Fengyu and the others felt out of place among them. Their time in Pantax and Firme had already set them apart.
It was a strange sensation, as if in the span of mere days, the foundation of his world had shifted beneath him. The things he once took for granted - what was real, what was myth, what was possible - had unravelled, revealing deeper truths.
He still had no idea what to do with these truths.
The Seers' Department seemed shrouded in an air of quiet mystery. As they stepped inside, the muted light and strange, lingering scents set an immediate contrast to the structured order of the library. The chamber was circular and windowless, its walls of polished black stone catching the flicker of their movements in warped, ghostly reflections.
Scholars stood in quiet clusters, draped in simple undyed linen robes, their brows adorned with thin silver circlets.
Fengyu noticed how their gazes never quite settled on anything in the physical space, their eyes unfocused, flickering as if seeing something just beyond the veil of reality.
Master Gun led them deeper, into a side chamber. As the group settled into the eerie stillness, a figure in the same undyed linen robes stepped forward.
"We are the Seers," the lead figure began, voice steady and clinical. "We study impact. We examine what has already happened - where the fabric of the world has been stressed, broken, or bent. Every major working, every large-scale magical event, leaves a trace. Some are minor - barely noticeable against the background noise. Others leave deep, measurable distortions. Residual pressure. Fractures. Patterns of disruption."

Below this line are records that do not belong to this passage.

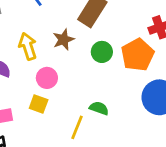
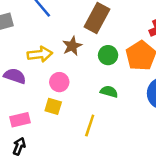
yellow arrow: (28, 46) -> (40, 54), turned 105
green semicircle: (99, 108) -> (109, 92), moved

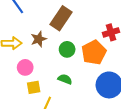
yellow square: (53, 106) -> (34, 87), moved, turned -32

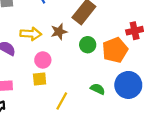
green semicircle: (65, 79) -> (98, 89), moved
yellow square: (34, 87) -> (40, 79), moved

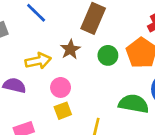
green semicircle: (98, 89) -> (134, 104), size x1.6

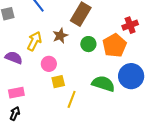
yellow arrow: (38, 61) -> (34, 41), turned -60
yellow square: (63, 111) -> (58, 82), moved

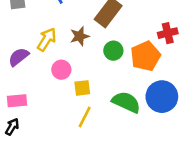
purple semicircle: (14, 58) -> (19, 57), turned -66
yellow square: (58, 82) -> (82, 88), moved

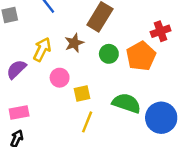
blue circle: (162, 97) -> (161, 118), moved

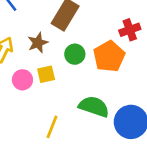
yellow square: (82, 94) -> (46, 74), moved

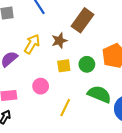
green circle: (75, 54) -> (87, 64), moved
pink circle: (22, 80) -> (41, 86), moved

"This isn't prophecy. It's analysis. We chart what's already been done. The greater the force applied, the deeper the impression. And when too many impressions overlap or collide, they create chaos. With instability, the tides turn unpredictable."

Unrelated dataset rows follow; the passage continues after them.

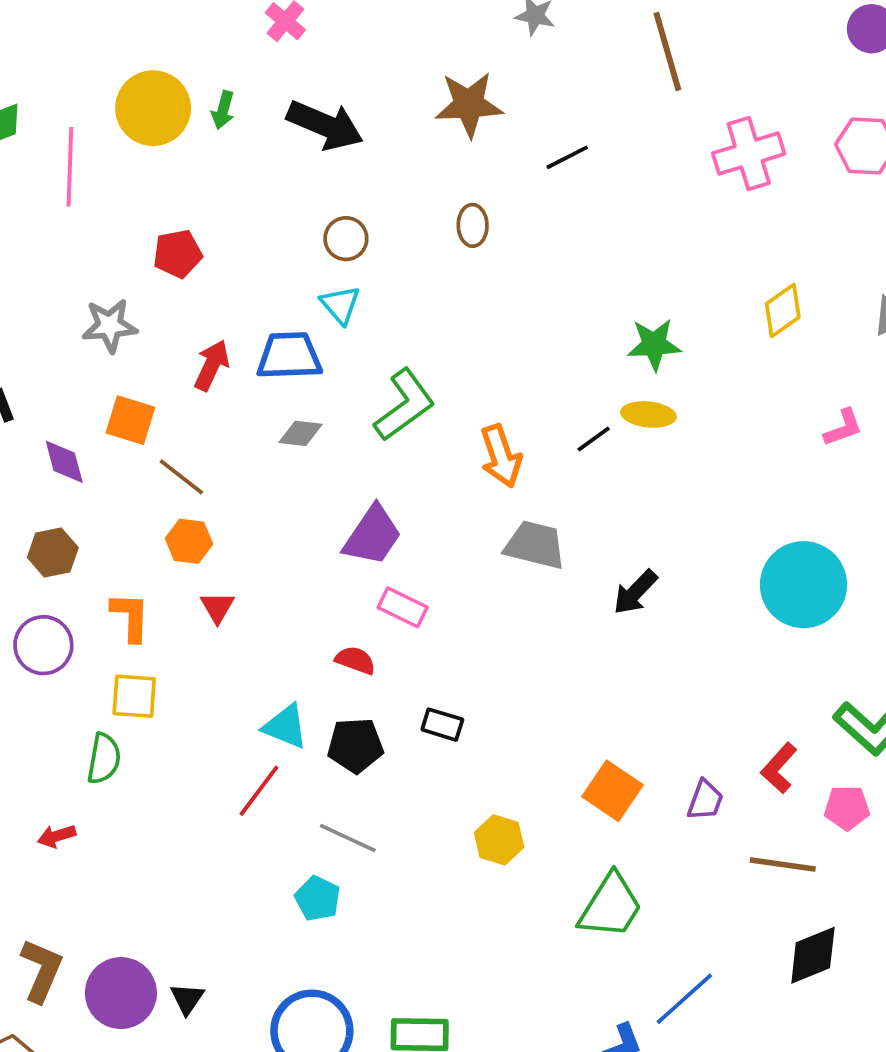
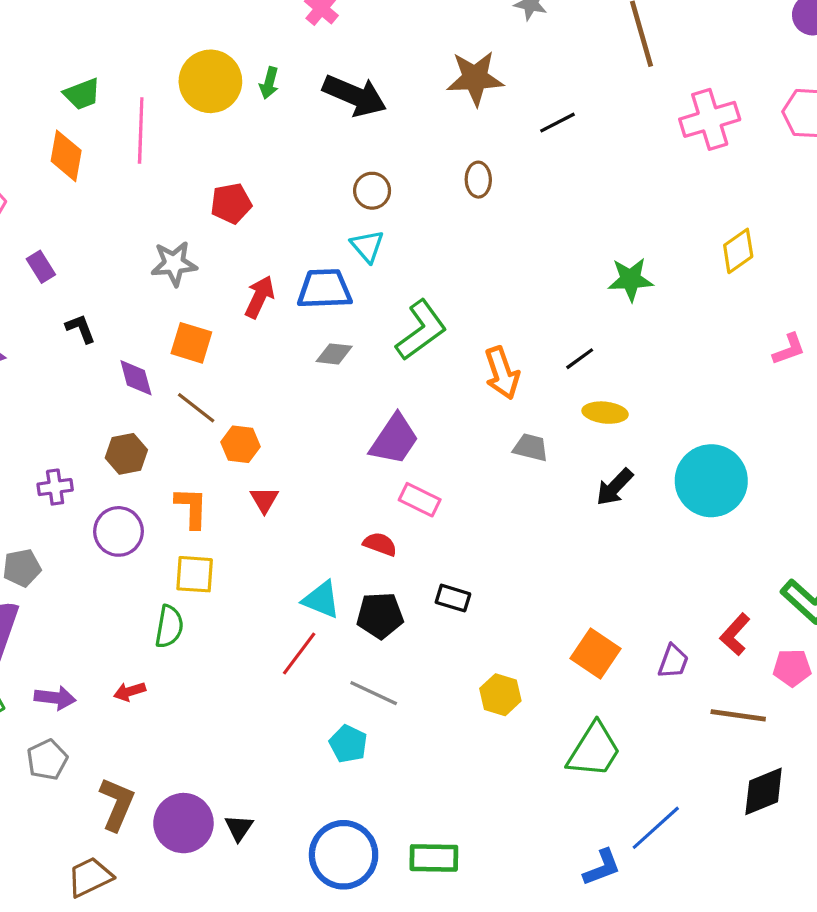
yellow ellipse: (648, 414) -> (605, 413), moved
brown line: (181, 477) -> (196, 408), moved
gray trapezoid: (535, 545) -> (531, 447), size x0.7
cyan circle: (803, 585) -> (711, 481), moved

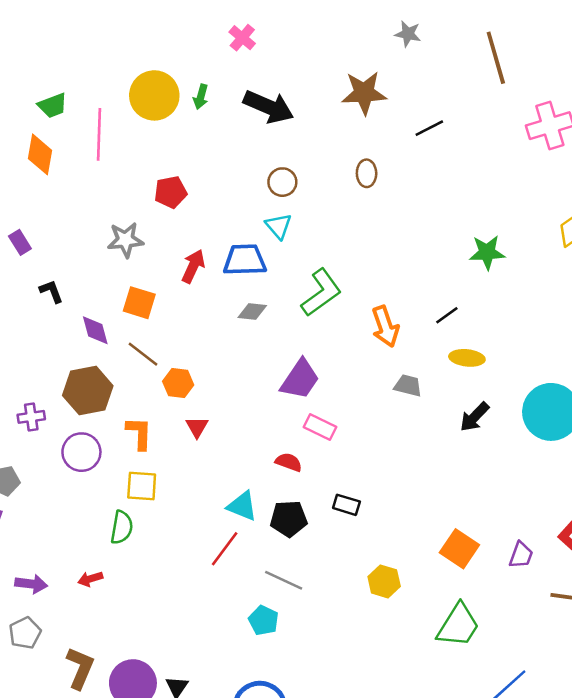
brown hexagon: (126, 454) -> (88, 391), size x1.5

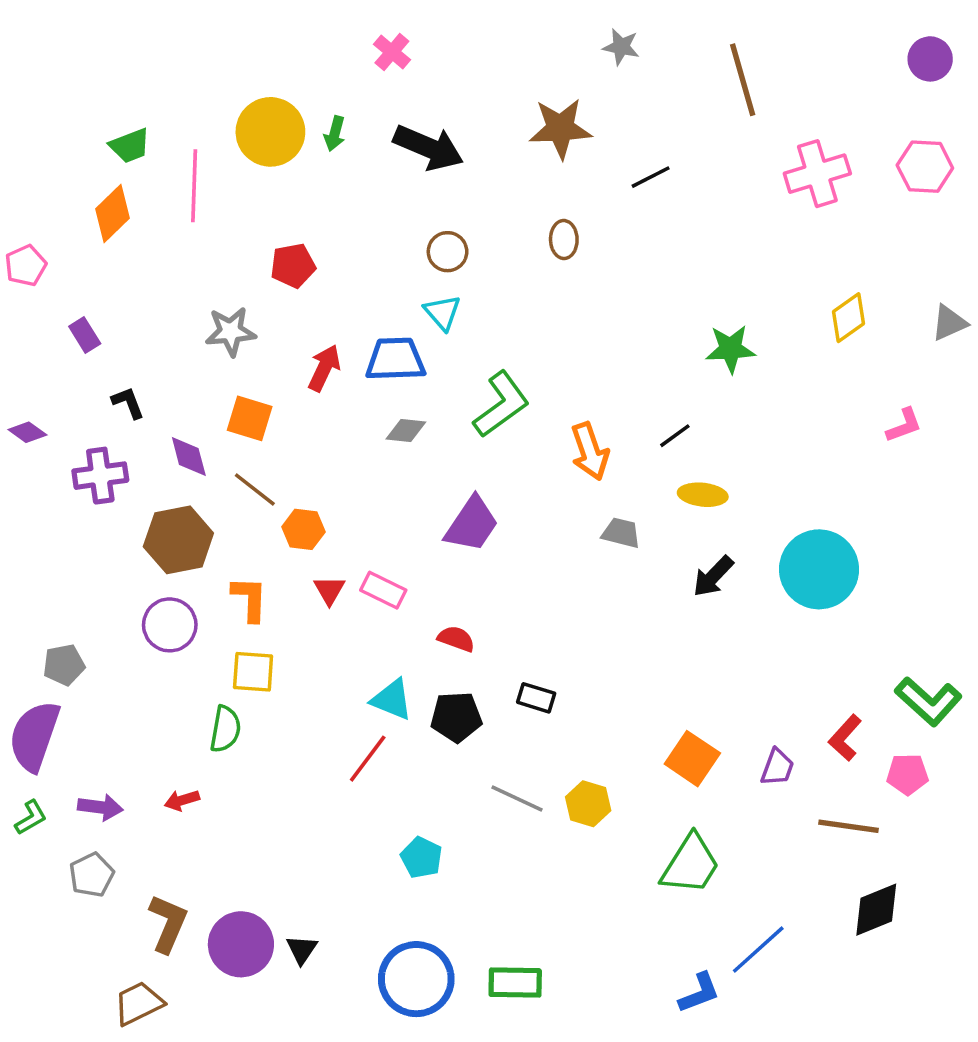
orange diamond: (40, 154) -> (112, 213), turned 36
purple cross: (31, 417) -> (100, 476), moved, size x1.4
pink rectangle: (320, 427) -> (383, 590), moved
gray line: (284, 580) -> (517, 798), moved

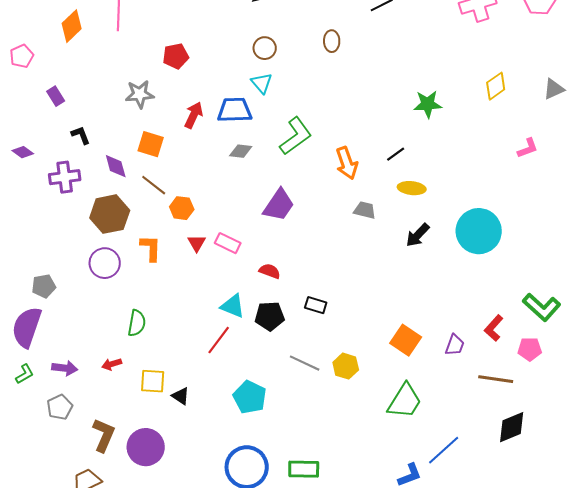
yellow square: (253, 672) -> (153, 381), moved
cyan pentagon: (421, 858) -> (250, 397), size x1.4
black triangle: (302, 950) -> (181, 396), moved, turned -30

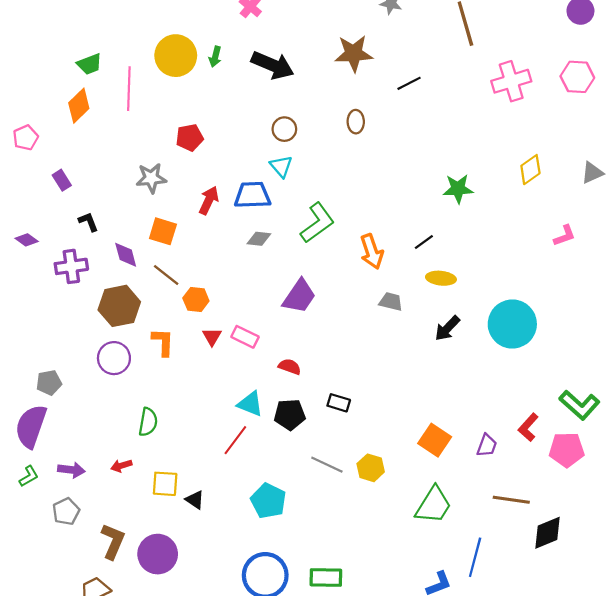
pink pentagon: (530, 349) -> (567, 450), size x1.4
brown line: (496, 379) -> (511, 500), moved
blue line: (444, 450) -> (475, 557), turned -33

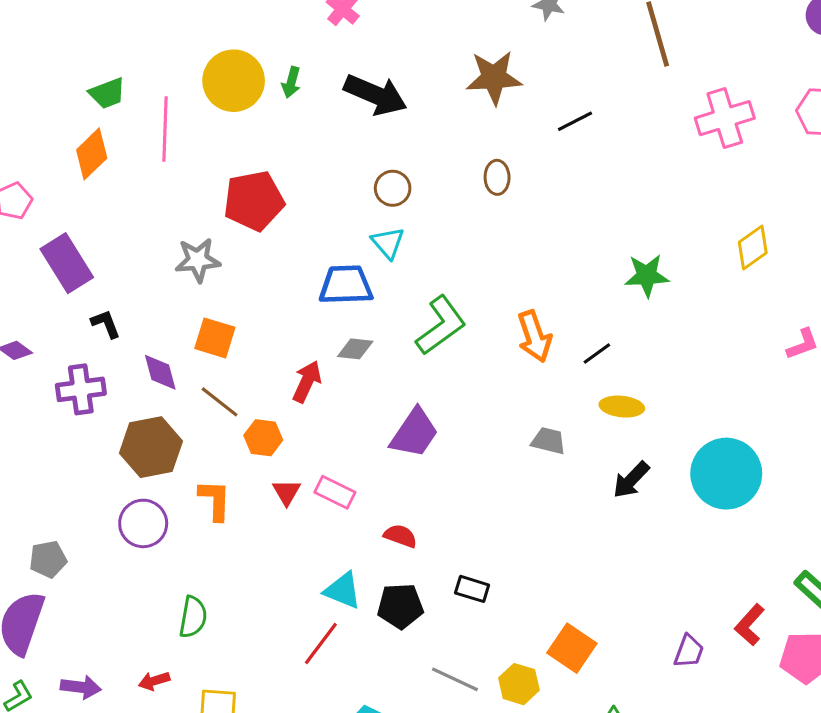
red pentagon: (190, 138) -> (254, 201), size x1.5
purple rectangle: (62, 180) -> (67, 263), size x1.8
red arrow: (209, 200) -> (307, 382), moved
orange arrow: (372, 252) -> (534, 336), moved
orange square: (435, 440) -> (572, 648), moved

There was a brief pause. The seer glanced at Fengyu and the others, eyes sharp with something more than curiosity.
"You've come to get to know about Mytharok. About the recent disturbances. We can show you what's been recorded - what's still reverberating. But understand this: once you've seen the shape of it, you won't be able to pretend it's random anymore. Or harmless."
The weight of the seer's words settled heavily in the chamber.
Just a few days before that would have been another cryptic and annoying speech. But this time Fengyu didn't scoff. He didn't roll his eyes. Now, he had already seen.
The other guardians shifted. To them, the words were still just words, an initiation into another obscure branch of temple.
"Come," the seer continued. "Let us show you. It depends on you whether you can see."